Both brands are preparing major marketing efforts to coincide with their sponsorship of the 2004 Olympic Games in Athens but doctors have expressed concerns that the move will only fuel the spiralling obesity problem.
The view is that the companies should not be allowed to be associated with the sporting event and that organisers should axe them as sponsors.
Dr Ian Campbell, chairman of the government's National Obesity Forum, has said that the companies are using the Olympics to associate themselves with health and activity at the same time as promoting unhelpful sources of calories such as sugary, fizzy drinks and high-fat foods.
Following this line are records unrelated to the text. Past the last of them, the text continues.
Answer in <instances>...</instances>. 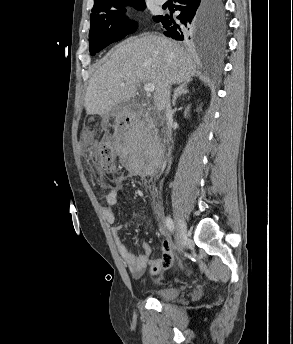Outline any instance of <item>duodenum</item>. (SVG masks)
I'll return each instance as SVG.
<instances>
[{
	"label": "duodenum",
	"instance_id": "obj_1",
	"mask_svg": "<svg viewBox=\"0 0 293 344\" xmlns=\"http://www.w3.org/2000/svg\"><path fill=\"white\" fill-rule=\"evenodd\" d=\"M137 122V120L134 117L128 116V117H123L120 121L119 124L120 125H126V124H130L133 125Z\"/></svg>",
	"mask_w": 293,
	"mask_h": 344
}]
</instances>
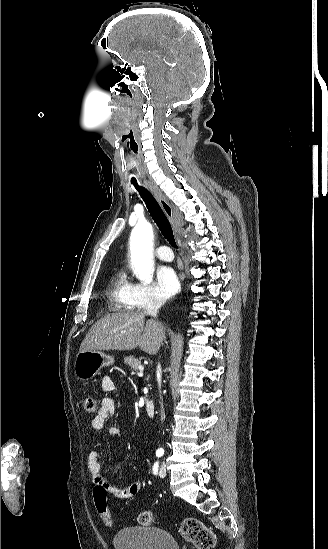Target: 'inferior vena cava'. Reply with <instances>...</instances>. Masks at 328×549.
Returning <instances> with one entry per match:
<instances>
[{"label": "inferior vena cava", "mask_w": 328, "mask_h": 549, "mask_svg": "<svg viewBox=\"0 0 328 549\" xmlns=\"http://www.w3.org/2000/svg\"><path fill=\"white\" fill-rule=\"evenodd\" d=\"M163 303L161 301V299H150V301H148V303H146L145 307H144V313L145 315H151V317H157L158 313H159V309L160 307H162ZM157 371L158 373H160V379H161V365H158L157 367ZM159 389H161V383H159ZM160 405H162V409H163V403H160ZM163 419H165V415L163 413L162 415V421Z\"/></svg>", "instance_id": "obj_1"}]
</instances>
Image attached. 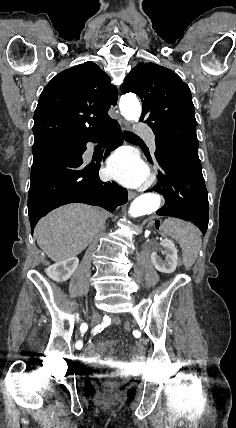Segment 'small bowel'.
I'll list each match as a JSON object with an SVG mask.
<instances>
[{
    "instance_id": "1",
    "label": "small bowel",
    "mask_w": 236,
    "mask_h": 428,
    "mask_svg": "<svg viewBox=\"0 0 236 428\" xmlns=\"http://www.w3.org/2000/svg\"><path fill=\"white\" fill-rule=\"evenodd\" d=\"M120 323L119 317L105 316L102 319V322L92 329V334L100 332L104 327L109 325H117ZM114 343L111 341L99 342L94 346L89 342L85 349L84 360L90 364L100 365V366H110L120 369L133 370L139 367L143 362L145 348L143 343L137 342L133 347V354L130 358H116L108 350H112Z\"/></svg>"
}]
</instances>
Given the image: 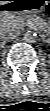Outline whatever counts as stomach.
Masks as SVG:
<instances>
[{
    "label": "stomach",
    "mask_w": 50,
    "mask_h": 111,
    "mask_svg": "<svg viewBox=\"0 0 50 111\" xmlns=\"http://www.w3.org/2000/svg\"><path fill=\"white\" fill-rule=\"evenodd\" d=\"M22 4L17 11L10 9L6 13L20 14V13H37L44 10L47 5V0H21ZM6 2L5 4H9ZM3 4V5H5Z\"/></svg>",
    "instance_id": "stomach-1"
}]
</instances>
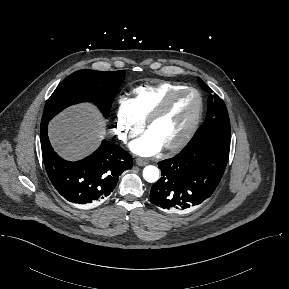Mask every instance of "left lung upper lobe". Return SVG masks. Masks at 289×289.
Instances as JSON below:
<instances>
[{"label":"left lung upper lobe","instance_id":"5c2ea615","mask_svg":"<svg viewBox=\"0 0 289 289\" xmlns=\"http://www.w3.org/2000/svg\"><path fill=\"white\" fill-rule=\"evenodd\" d=\"M198 82L203 90L208 93L213 92L200 78H198ZM230 139V121L225 103L217 94H210L205 122L184 149L203 141L230 142Z\"/></svg>","mask_w":289,"mask_h":289}]
</instances>
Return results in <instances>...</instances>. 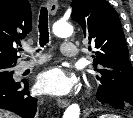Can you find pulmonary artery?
<instances>
[{"mask_svg":"<svg viewBox=\"0 0 133 118\" xmlns=\"http://www.w3.org/2000/svg\"><path fill=\"white\" fill-rule=\"evenodd\" d=\"M27 51H31V50L27 49ZM61 52H62V55L65 57H75L78 53V48L74 43L70 41H64L61 44ZM45 60L46 58L41 56L39 59L35 61H26V60L20 61L16 66V72L21 73L29 68L34 67L37 64L44 62Z\"/></svg>","mask_w":133,"mask_h":118,"instance_id":"obj_1","label":"pulmonary artery"}]
</instances>
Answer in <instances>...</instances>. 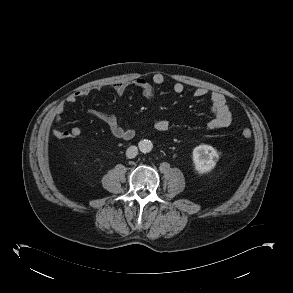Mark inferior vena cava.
Listing matches in <instances>:
<instances>
[{
    "mask_svg": "<svg viewBox=\"0 0 293 293\" xmlns=\"http://www.w3.org/2000/svg\"><path fill=\"white\" fill-rule=\"evenodd\" d=\"M137 154H138V148L136 146H130L126 150V156L129 159L136 157Z\"/></svg>",
    "mask_w": 293,
    "mask_h": 293,
    "instance_id": "602c4592",
    "label": "inferior vena cava"
}]
</instances>
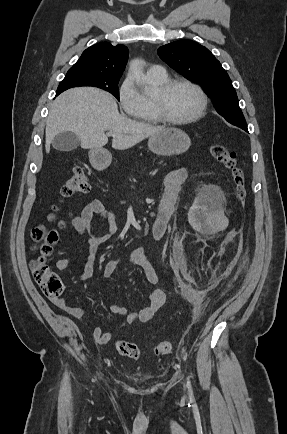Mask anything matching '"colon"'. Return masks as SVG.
Listing matches in <instances>:
<instances>
[{
    "instance_id": "5ec220e1",
    "label": "colon",
    "mask_w": 287,
    "mask_h": 434,
    "mask_svg": "<svg viewBox=\"0 0 287 434\" xmlns=\"http://www.w3.org/2000/svg\"><path fill=\"white\" fill-rule=\"evenodd\" d=\"M212 156L231 171L235 197L243 204L246 197V177L243 168L239 165L236 153L221 144L210 146ZM90 190V182L80 167L74 168L72 174L64 183L61 194L64 197L82 195ZM34 241L35 258L31 262V271L34 281L48 298H59L63 292V282L60 277L47 265V258L51 255L58 234L54 229L38 225L31 231ZM117 352L125 357L138 360L142 357L140 347L132 342L118 340L115 343ZM172 350L170 341H161L154 346L156 356L169 354Z\"/></svg>"
}]
</instances>
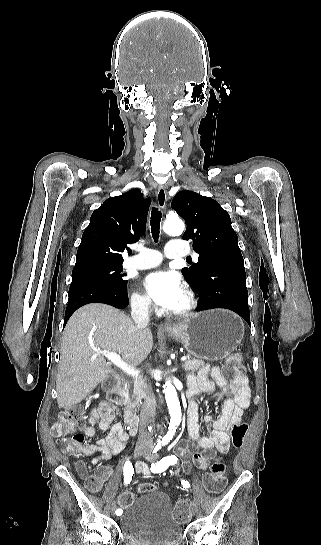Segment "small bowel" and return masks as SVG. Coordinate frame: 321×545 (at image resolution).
<instances>
[{"instance_id":"small-bowel-1","label":"small bowel","mask_w":321,"mask_h":545,"mask_svg":"<svg viewBox=\"0 0 321 545\" xmlns=\"http://www.w3.org/2000/svg\"><path fill=\"white\" fill-rule=\"evenodd\" d=\"M221 388L228 393L223 403L221 412L216 419L212 415H206L204 422L212 424V430L208 435H202L199 424L198 398L210 393L216 388ZM187 397L190 399L188 409V439L181 440L175 446L176 454L182 459L188 470L192 465L199 470H205L215 451L226 453L229 449L228 430L231 425L241 420L244 410L250 404L251 393L247 385L246 377L234 379L231 383L223 376L218 367L204 366L197 376L188 377ZM116 413L108 402H101L94 408L89 417V426L84 430L87 437L92 438L96 434L95 426L106 432L105 437L99 438L94 444L86 445L83 454L91 456L98 453L91 463L98 465L103 461L119 455L125 448L128 433L121 424L115 423ZM110 464L101 465L97 470V476L102 482L112 474ZM138 474L149 475V467L144 463H138L135 467Z\"/></svg>"}]
</instances>
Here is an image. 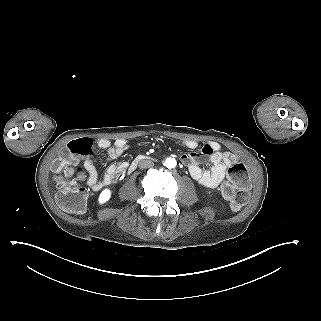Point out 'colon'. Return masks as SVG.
Masks as SVG:
<instances>
[{"mask_svg":"<svg viewBox=\"0 0 321 321\" xmlns=\"http://www.w3.org/2000/svg\"><path fill=\"white\" fill-rule=\"evenodd\" d=\"M93 156V142L89 138L73 140L61 150L52 165L56 185L59 188L57 201L61 208L72 214L85 211L87 192L82 186L85 170L79 166L83 157ZM250 179L242 162L232 164L227 173L224 196L232 211H239L249 199Z\"/></svg>","mask_w":321,"mask_h":321,"instance_id":"5ec220e1","label":"colon"}]
</instances>
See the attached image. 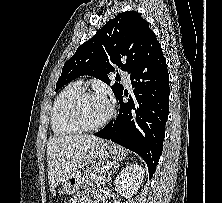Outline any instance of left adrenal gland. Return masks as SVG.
I'll use <instances>...</instances> for the list:
<instances>
[{"label": "left adrenal gland", "instance_id": "obj_1", "mask_svg": "<svg viewBox=\"0 0 222 203\" xmlns=\"http://www.w3.org/2000/svg\"><path fill=\"white\" fill-rule=\"evenodd\" d=\"M119 166H121V164H116V165H114L113 168H112V170H110V171L108 172V177H107V180H106L107 182H109V181L111 180L112 172H114V170L117 169Z\"/></svg>", "mask_w": 222, "mask_h": 203}]
</instances>
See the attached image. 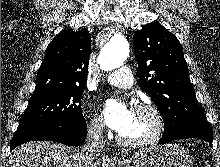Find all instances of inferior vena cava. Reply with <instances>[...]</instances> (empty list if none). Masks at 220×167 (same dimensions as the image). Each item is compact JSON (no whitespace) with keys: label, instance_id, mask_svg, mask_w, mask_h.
<instances>
[{"label":"inferior vena cava","instance_id":"obj_1","mask_svg":"<svg viewBox=\"0 0 220 167\" xmlns=\"http://www.w3.org/2000/svg\"><path fill=\"white\" fill-rule=\"evenodd\" d=\"M103 128L104 124L99 121L94 122L88 127L86 141L80 151V156L84 164H90L103 149Z\"/></svg>","mask_w":220,"mask_h":167}]
</instances>
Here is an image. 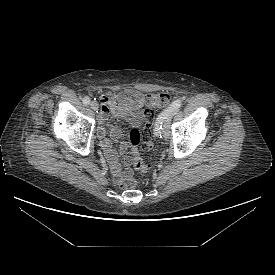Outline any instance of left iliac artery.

McDonald's will have a string of outlets in the athlete's village in Athens and branches outside for spectators. Its global advertising uses the Olympic rings logo, presenting its meals as a good source of energy for those burning off caloroies.
Ads for Coca-Cola will try to persuade consumers that they can share the feelings of global unity created by the games because the drink is available worldwide.
Jude Cohen of London-based charity Weight Concern has called the two companies hypocritical.
"There is something terribly hypocritical about McDonald's and Coca-Cola sponsoring the world's greatest sporting event. There are simply not enough hours in the day for most people to burn off the calories you get from eating fries and a Big Mac," Cohen told the Evening Standard.
McDonald's and Coca-Cola have responded by claiming that they are in fact being socially responsible and offer choice. "It's all about the balance of energy in, energy out," a spokesperson for McDonald's said.
The Olympics Committee maintains that the brands offer choice and that "you can go into McDonald's and order a salad if you want".
One in five Britons is said to be overweight. Two weeks ago the Foods Standards Agency put forward recommendations for a white paper that calls for organisers of sporting events to only accept sponsorship for brands associated with healthier foods. However the proposals are still in early stages and it is not clear whether they will be accepted by government.